> **WHAT THE TASK ASKS**
Return every entry below exactly as written, minus the pictures.

[Collected data]
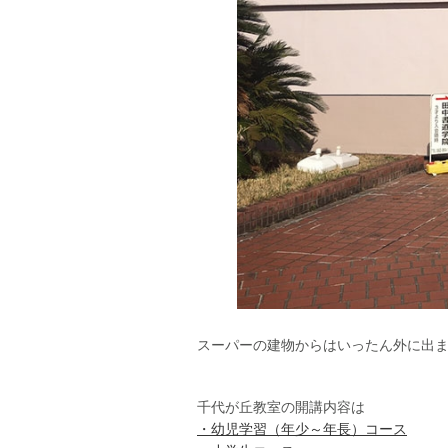
スーパーの建物からはいったん外に出
千代が丘教室の開講内容は
・幼児学習（年少～年長）コース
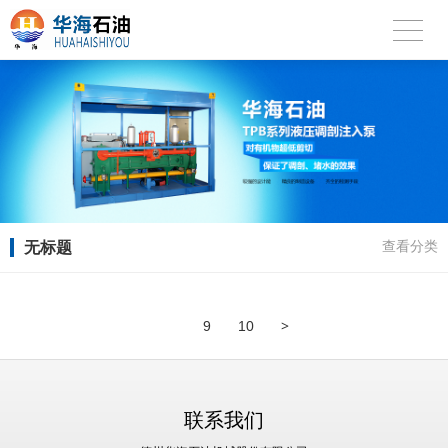
无标题
查看分类
>
9
10
联系我们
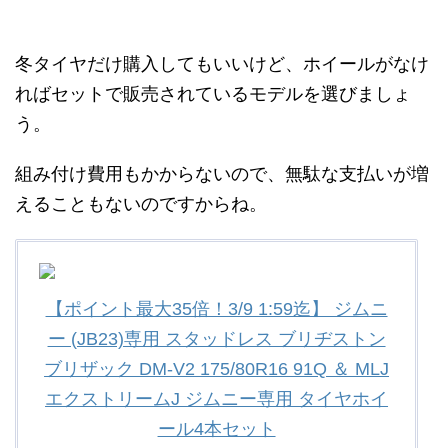
冬タイヤだけ購入してもいいけど、ホイールがなけ
ればセットで販売されているモデルを選びましょ
う。
組み付け費用もかからないので、無駄な支払いが増
えることもないのですからね。
【ポイント最大35倍！3/9 1:59迄】 ジムニ
ー (JB23)専用 スタッドレス ブリヂストン
ブリザック DM-V2 175/80R16 91Q ＆ MLJ
エクストリームJ ジムニー専用 タイヤホイ
ール4本セット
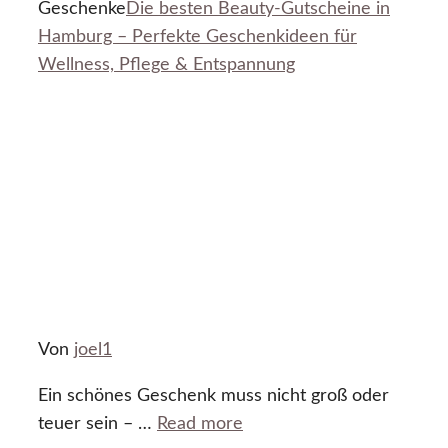
Geschenke
Die besten Beauty-Gutscheine in
Hamburg – Perfekte Geschenkideen für
Wellness, Pflege & Entspannung
Von
joel1
Ein schönes Geschenk muss nicht groß oder
teuer sein – …
Read more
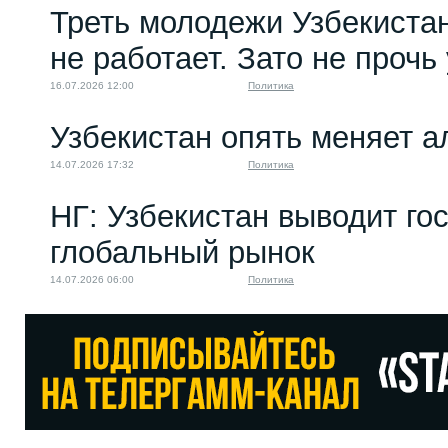
Треть молодежи Узбекистан
не работает. Зато не прочь
16.07.2026 12:00
Политика
Узбекистан опять меняет 
14.07.2026 17:32
Политика
НГ: Узбекистан выводит го
глобальный рынок
14.07.2026 06:00
Политика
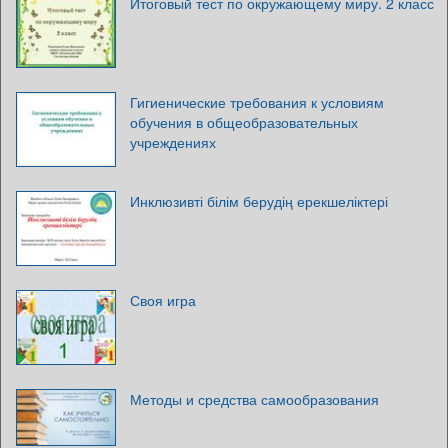
Итоговый тест по окружающему миру. 2 класс
Гигиенические требования к условиям
обучения в общеобразовательных
учреждениях
Инклюзивті білім берудің ерекшеліктері
Своя игра
Методы и средства самообразования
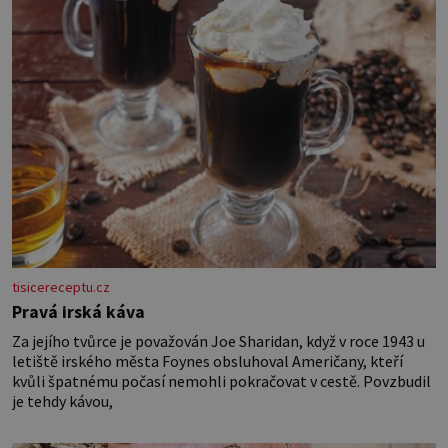
Losinách nebo v termálním
tisicereceptu.cz
Pravá irská káva
Za jejího tvůrce je považován Joe Sharidan, když v roce 1943 u
letiště irského města Foynes obsluhoval Američany, kteří
kvůli špatnému počasí nemohli pokračovat v cestě. Povzbudil
je tehdy kávou,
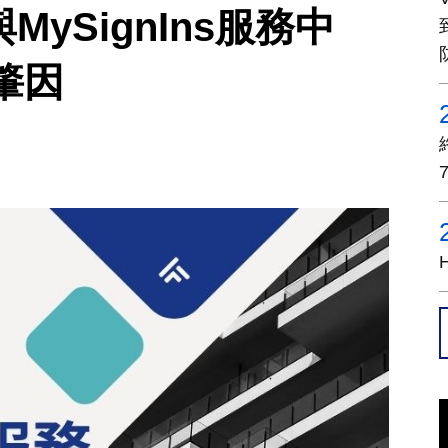
定與MySignIns服務中
肇因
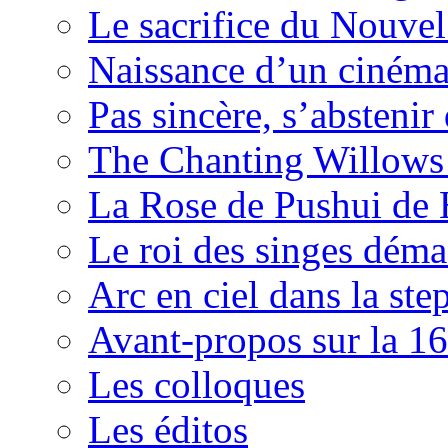
Le sacrifice du Nouv
Naissance d’un ciném
Pas sincère, s’absteni
The Chanting Willows
La Rose de Pushui d
Le roi des singes déma
Arc en ciel dans la s
Avant-propos sur la 16
Les colloques
Les éditos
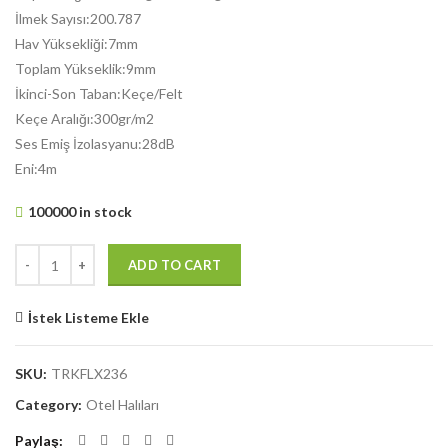
İlmek Sayısı:200.787
Hav Yüksekliği:7mm
Toplam Yükseklik:9mm
İkinci-Son Taban:Keçe/Felt
Keçe Aralığı:300gr/m2
Ses Emiş İzolasyanu:28dB
Eni:4m
100000 in stock
ADD TO CART
İstek Listeme Ekle
SKU:
TRKFLX236
Category:
Otel Halıları
Paylaş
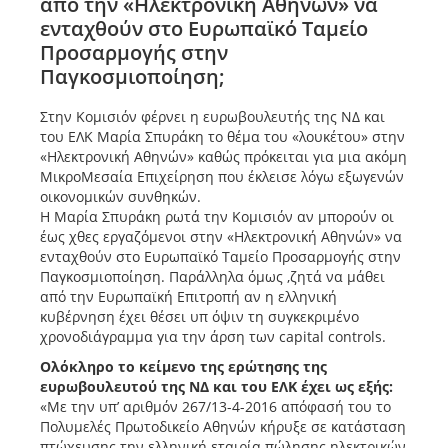
από την «Ηλεκτρονική Αθηνών» να
ενταχθούν στο Ευρωπαϊκό Ταμείο
Προσαρμογής στην
Παγκοσμιοποίηση;
Στην Κομισιόν φέρνει η ευρωβουλευτής της ΝΔ και
του ΕΛΚ Μαρία Σπυράκη το θέμα του «λουκέτου» στην
«Ηλεκτρονική Αθηνών» καθώς πρόκειται για μια ακόμη
ΜικροΜεσαία Επιχείρηση που έκλεισε λόγω εξωγενών
οικονομικών συνθηκών.
Η Μαρία Σπυράκη ρωτά την Κομισιόν αν μπορούν οι
έως χθες εργαζόμενοι στην «Ηλεκτρονική Αθηνών» να
ενταχθούν στο Ευρωπαϊκό Ταμείο Προσαρμογής στην
Παγκοσμιοποίηση. Παράλληλα όμως ,ζητά να μάθει
από την Ευρωπαϊκή Επιτροπή αν η ελληνική
κυβέρνηση έχει θέσει υπ όψιν τη συγκεκριμένο
χρονοδιάγραμμα για την άρση των capital controls.
Ολόκληρο το κείμενο της ερώτησης της
ευρωβουλευτού της ΝΔ και του ΕΛΚ έχει ως εξής:
«Με την υπ’ αριθμόν 267/13-4-2016 απόφασή του το
Πολυμελές Πρωτοδικείο Αθηνών κήρυξε σε κατάσταση
πτώχευσης την ελληνική εταιρία πώλησης ηλεκτρικών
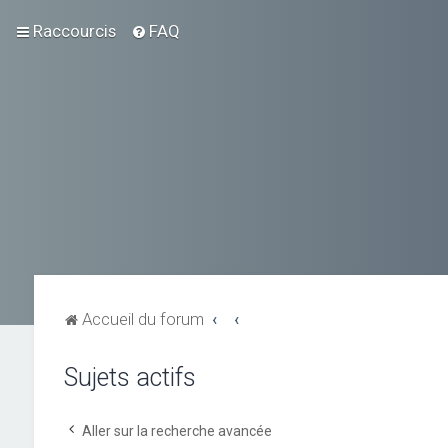
Raccourcis
FAQ
Accueil du forum
Sujets actifs
Aller sur la recherche avancée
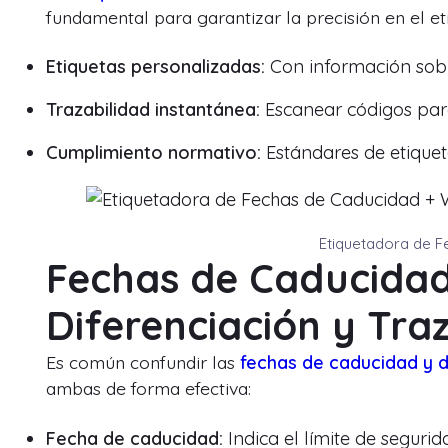
fundamental para garantizar la precisión en el e
Etiquetas personalizadas:
Con información sobre
Trazabilidad instantánea:
Escanear códigos para
Cumplimiento normativo:
Estándares de etiquet
Etiquetadora de 
Fechas de Caducidad
Diferenciación y Tra
Es común confundir las
fechas de caducidad y 
ambas de forma efectiva:
Fecha de caducidad:
Indica el límite de seguri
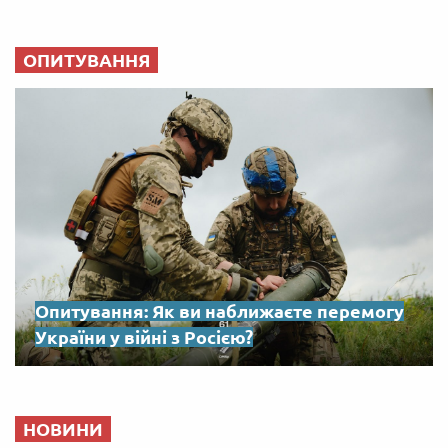
ОПИТУВАННЯ
Опитування: Як ви наближаєте перемогу
України у війні з Росією?
НОВИНИ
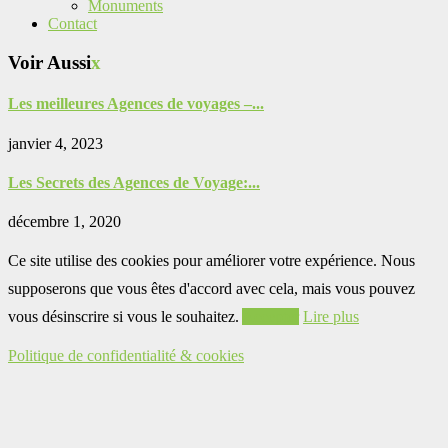
Monuments
Contact
Voir Aussi
x
Les meilleures Agences de voyages –...
janvier 4, 2023
Les Secrets des Agences de Voyage:...
décembre 1, 2020
Ce site utilise des cookies pour améliorer votre expérience. Nous
supposerons que vous êtes d'accord avec cela, mais vous pouvez
vous désinscrire si vous le souhaitez.
Accepter
Lire plus
Politique de confidentialité & cookies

> **REPLY**
スーパーの建物からはいったん外に出
千代が丘教室の開講内容は
・幼児学習（年少～年長）コース
无标题
查看分类
>
9
10
联系我们
冬タイヤだけ購入してもいいけど、ホイールがなけ
ればセットで販売されているモデルを選びましょ
う。
組み付け費用もかからないので、無駄な支払いが増
えることもないのですからね。
【ポイント最大35倍！3/9 1:59迄】 ジムニ
ー (JB23)専用 スタッドレス ブリヂストン
ブリザック DM-V2 175/80R16 91Q ＆ MLJ
エクストリームJ ジムニー専用 タイヤホイ
ール4本セット
Geschenke
Die besten Beauty-Gutscheine in
Hamburg – Perfekte Geschenkideen für
Wellness, Pflege & Entspannung
Von
joel1
Ein schönes Geschenk muss nicht groß oder
teuer sein – …
Read more
Треть молодежи Узбекистан
не работает. Зато не прочь
16.07.2026 12:00
Политика
Узбекистан опять меняет 
14.07.2026 17:32
Политика
НГ: Узбекистан выводит го
глобальный рынок
14.07.2026 06:00
Политика
Итоговый тест по окружающему миру. 2 класс
Гигиенические требования к условиям
обучения в общеобразовательных
учреждениях
Инклюзивті білім берудің ерекшеліктері
Своя игра
Методы и средства самообразования
Losinách nebo v termálním
tisicereceptu.cz
Pravá irská káva
Za jejího tvůrce je považován Joe Sharidan, když v roce 1943 u
letiště irského města Foynes obsluhoval Američany, kteří
kvůli špatnému počasí nemohli pokračovat v cestě. Povzbudil
je tehdy kávou,
定與MySignIns服務中
肇因
Le sacrifice du Nouv
Naissance d’un ciném
Pas sincère, s’absteni
The Chanting Willows
La Rose de Pushui d
Le roi des singes déma
Arc en ciel dans la s
Avant-propos sur la 16
Les colloques
Les éditos
İlmek Sayısı:200.787
Hav Yüksekliği:7mm
Toplam Yükseklik:9mm
İkinci-Son Taban:Keçe/Felt
Keçe Aralığı:300gr/m2
Ses Emiş İzolasyanu:28dB
Eni:4m
100000 in stock
ADD TO CART
İstek Listeme Ekle
SKU:
TRKFLX236
Category:
Otel Halıları
Paylaş
από την «Ηλεκτρονική Αθηνών» να
ενταχθούν στο Ευρωπαϊκό Ταμείο
Προσαρμογής στην
Παγκοσμιοποίηση;
Στην Κομισιόν φέρνει η ευρωβουλευτής της ΝΔ και
του ΕΛΚ Μαρία Σπυράκη το θέμα του «λουκέτου» στην
«Ηλεκτρονική Αθηνών» καθώς πρόκειται για μια ακόμη
ΜικροΜεσαία Επιχείρηση που έκλεισε λόγω εξωγενών
οικονομικών συνθηκών.
Η Μαρία Σπυράκη ρωτά την Κομισιόν αν μπορούν οι
έως χθες εργαζόμενοι στην «Ηλεκτρονική Αθηνών» να
ενταχθούν στο Ευρωπαϊκό Ταμείο Προσαρμογής στην
Παγκοσμιοποίηση. Παράλληλα όμως ,ζητά να μάθει
από την Ευρωπαϊκή Επιτροπή αν η ελληνική
κυβέρνηση έχει θέσει υπ όψιν τη συγκεκριμένο
χρονοδιάγραμμα για την άρση των capital controls.
Ολόκληρο το κείμενο της ερώτησης της
ευρωβουλευτού της ΝΔ και του ΕΛΚ έχει ως εξής:
«Με την υπ’ αριθμόν 267/13-4-2016 απόφασή του το
Πολυμελές Πρωτοδικείο Αθηνών κήρυξε σε κατάσταση
πτώχευσης την ελληνική εταιρία πώλησης ηλεκτρικών
Raccourcis
FAQ
Accueil du forum
Sujets actifs
Aller sur la recherche avancée
fundamental para garantizar la precisión en el e
Etiquetas personalizadas:
Con información sobre
Trazabilidad instantánea:
Escanear códigos para
Cumplimiento normativo:
Estándares de etiquet
Etiquetadora de 
Fechas de Caducidad
Diferenciación y Tra
Es común confundir las
fechas de caducidad y 
ambas de forma efectiva:
Fecha de caducidad:
Indica el límite de seguri
ОПИТУВАННЯ
Опитування: Як ви наближаєте перемогу
України у війні з Росією?
НОВИНИ
Monuments
Contact
Voir Aussi
x
Les meilleures Agences de voyages –...
janvier 4, 2023
Les Secrets des Agences de Voyage:...
décembre 1, 2020
Ce site utilise des cookies pour améliorer votre expérience. Nous
supposerons que vous êtes d'accord avec cela, mais vous pouvez
vous désinscrire si vous le souhaitez.
Accepter
Lire plus
Politique de confidentialité & cookies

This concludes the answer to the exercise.